When you get to be a senior, life gets a little terrifying. You have to think about your future a lot and where you’ll be after graduation. I am mostly excited about starting a new life, but still sad because I will probably be away from most of my friends and all of my family members that I’ve grown up with. It’s hard to think that when I leave for this last semester of school I’m not actually planning on coming back. I’m not thinking that coming back to Florida and working here is an option. I love everyone here, but I don’t think it’s where I’m suppose to be anymore. Terrifying.

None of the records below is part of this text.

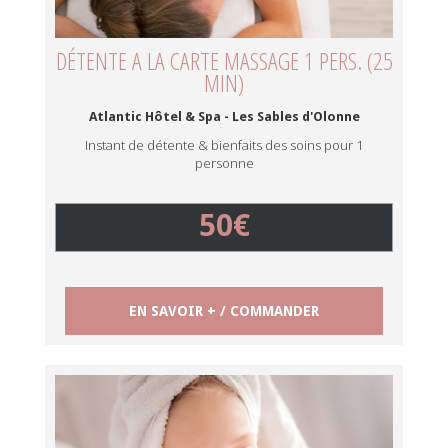
DÉTENTE A LA CARTE MASSAGE 1 PERS. (25
MIN)
Atlantic Hôtel & Spa - Les Sables d'Olonne
Instant de détente & bienfaits des soins pour 1
personne
50€
EN SAVOIR + / COMMANDER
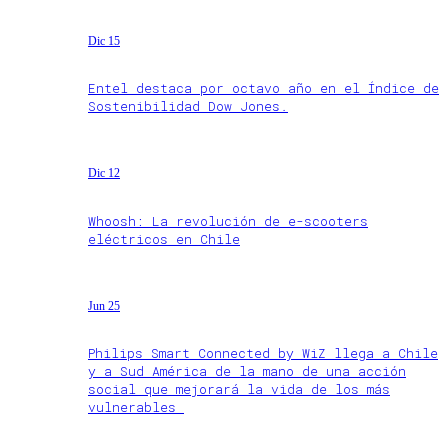
Dic 15
Entel destaca por octavo año en el Índice de
Sostenibilidad Dow Jones.
Dic 12
Whoosh: La revolución de e-scooters
eléctricos en Chile
Jun 25
Philips Smart Connected by WiZ llega a Chile
y a Sud América de la mano de una acción
social que mejorará la vida de los más
vulnerables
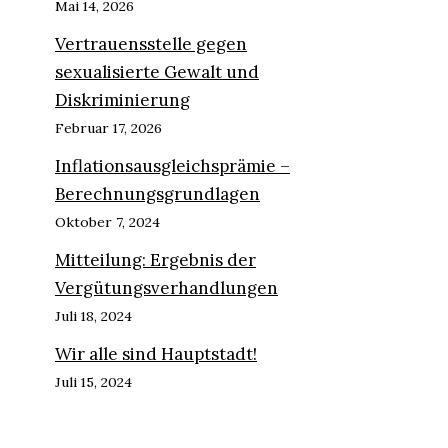
Mai 14, 2026
Vertrauensstelle gegen
sexualisierte Gewalt und
Diskriminierung
Februar 17, 2026
Inflationsausgleichsprämie –
Berechnungsgrundlagen
Oktober 7, 2024
Mitteilung: Ergebnis der
Vergütungsverhandlungen
Juli 18, 2024
Wir alle sind Hauptstadt!
Juli 15, 2024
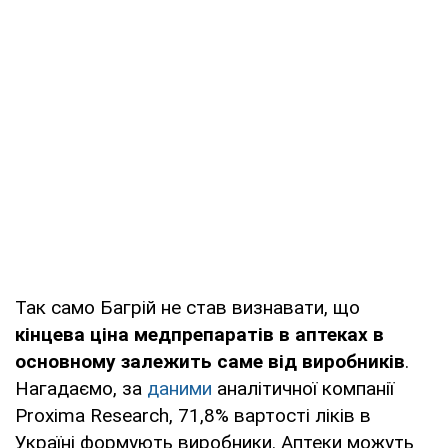
Так само Багрій не став визнавати, що
кінцева ціна медпрепаратів в аптеках в
основному залежить саме від виробників
.
Нагадаємо, за
даними
аналітичної компанії
Proxima Research, 71,8% вартості ліків в
Україні формують виробники. Аптеки можуть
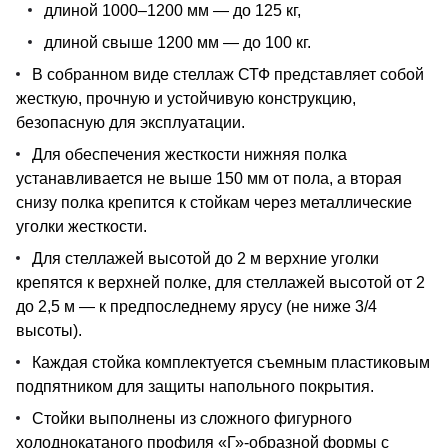
длиной 1000–1200 мм — до 125 кг,
длиной свыше 1200 мм — до 100 кг.
В собранном виде стеллаж СТФ представляет собой
жесткую, прочную и устойчивую конструкцию,
безопасную для эксплуатации.
Для обеспечения жесткости нижняя полка
устанавливается не выше 150 мм от пола, а вторая
снизу полка крепится к стойкам через металлические
уголки жесткости.
Для стеллажей высотой до 2 м верхние уголки
крепятся к верхней полке, для стеллажей высотой от 2
до 2,5 м — к предпоследнему ярусу (не ниже 3/4
высоты).
Каждая стойка комплектуется съемным пластиковым
подпятником для защиты напольного покрытия.
Стойки выполнены из сложного фигурного
холоднокатаного профиля «Г»-образной формы с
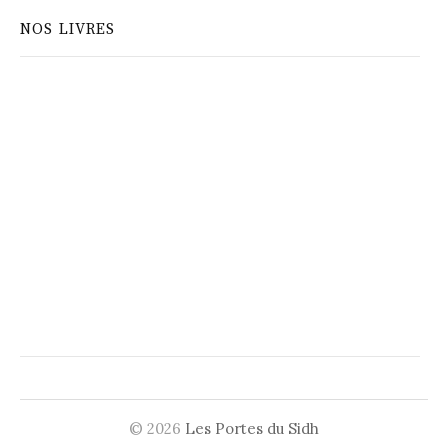
NOS LIVRES
© 2026
Les Portes du Sidh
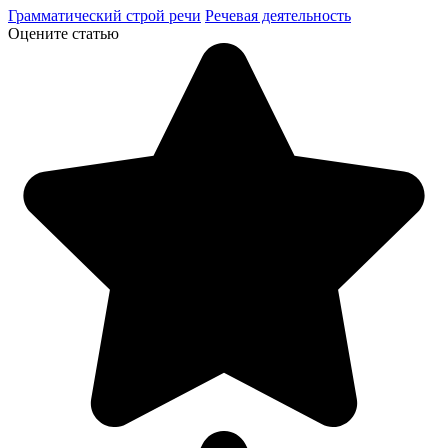
Грамматический строй речи
Речевая деятельность
Оцените статью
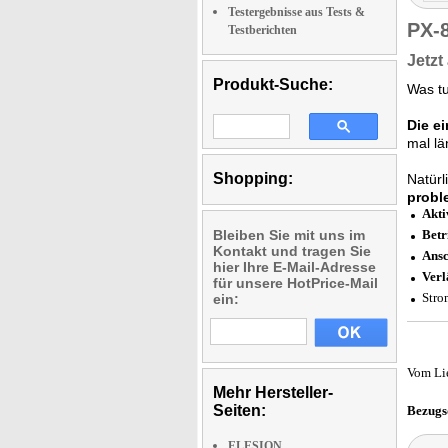
Testergebnisse aus Tests &
PX-
Testberichten
Jetzt
Produkt-Suche:
Was t
Die e
mal lä
Shopping:
Natürl
probl
Akti
Bleiben Sie mit uns im
Betr
Kontakt und tragen Sie
Ansc
hier Ihre E-Mail-Adresse
Verl
für unsere HotPrice-Mail
Stro
ein:
Vom Li
Mehr Hersteller-
Seiten:
Bezugs
ELESION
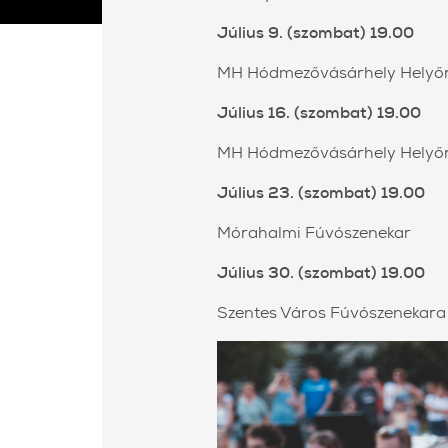
Július 9. (szombat) 19.00
MH Hódmezővásárhely Helyőr
Július 16. (szombat) 19.00
MH Hódmezővásárhely Helyőr
Július 23. (szombat) 19.00
Mórahalmi Fúvószenekar
Július 30. (szombat) 19.00
Szentes Város Fúvószenekara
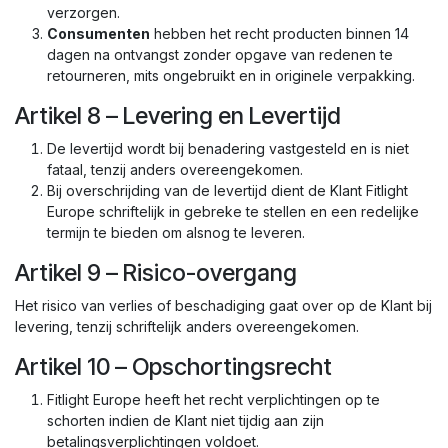
verzorgen.
Consumenten
hebben het recht producten binnen 14
dagen na ontvangst zonder opgave van redenen te
retourneren, mits ongebruikt en in originele verpakking.
Artikel 8 – Levering en Levertijd
De levertijd wordt bij benadering vastgesteld en is niet
fataal, tenzij anders overeengekomen.
Bij overschrijding van de levertijd dient de Klant Fitlight
Europe schriftelijk in gebreke te stellen en een redelijke
termijn te bieden om alsnog te leveren.
Artikel 9 – Risico-overgang
Het risico van verlies of beschadiging gaat over op de Klant bij
levering, tenzij schriftelijk anders overeengekomen.
Artikel 10 – Opschortingsrecht
Fitlight Europe heeft het recht verplichtingen op te
schorten indien de Klant niet tijdig aan zijn
betalingsverplichtingen voldoet.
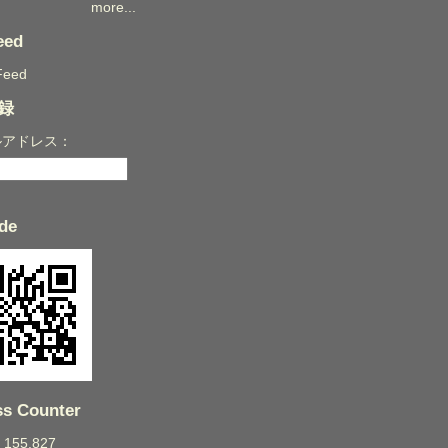
more...
eed
Feed
録
ルアドレス：
de
s Counter
: 155,827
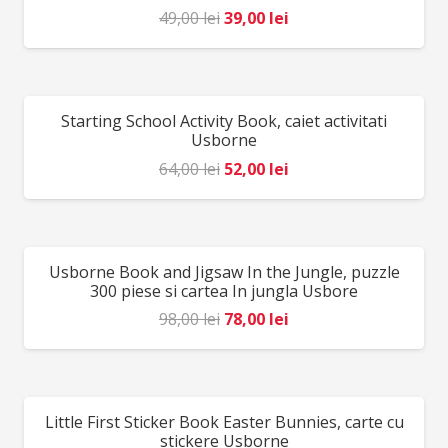
Prețul
Prețul
49,00
lei
39,00
lei
inițial
curent
a
este:
fost:
39,00 lei.
Starting School Activity Book, caiet activitati
REDUCERI!
49,00 lei.
Usborne
Prețul
Prețul
64,00
lei
52,00
lei
inițial
curent
a
este:
fost:
52,00 lei.
Usborne Book and Jigsaw In the Jungle, puzzle
REDUCERI!
64,00 lei.
300 piese si cartea In jungla Usbore
Prețul
Prețul
98,00
lei
78,00
lei
inițial
curent
a
este:
fost:
78,00 lei.
Little First Sticker Book Easter Bunnies, carte cu
REDUCERI!
98,00 lei.
stickere Usborne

I think today as I bought my plane ticket home (SUPER LATE, do not advise that one) and started packing up my stuff that I started to realize that this might be it for a while. I know that I already don’t go home as much as my friends do now from college. Just because I live so far away. But realizing that I might not live with my family ever again and I might not see them on a daily basis for a long time…it’s a scary thought. It’s hard to imagine not seeing my niece and my nephew grow up. It’s hard not to see my family grow and to slowly see how God is working in their lives, even when I’m not home.
I know that home can be hard sometimes, but home is still home. I love my family and that will never change. Going to school was scary and possibly living in Michigan or Indiana or Illinois when I’m done with school is even more terrifying. What if I don’t come home for a long time. How will that affect the relationships I have with people here. Some of my best friends I’ve ever had are here and I don’t want to lose them.
Being an adult is hard. It’s definitely an adventure. But one that starts off as a bumpy ride I’m learning. I know that God has His hand on the situation, but I can only ask and seek his strength to be okay with it all.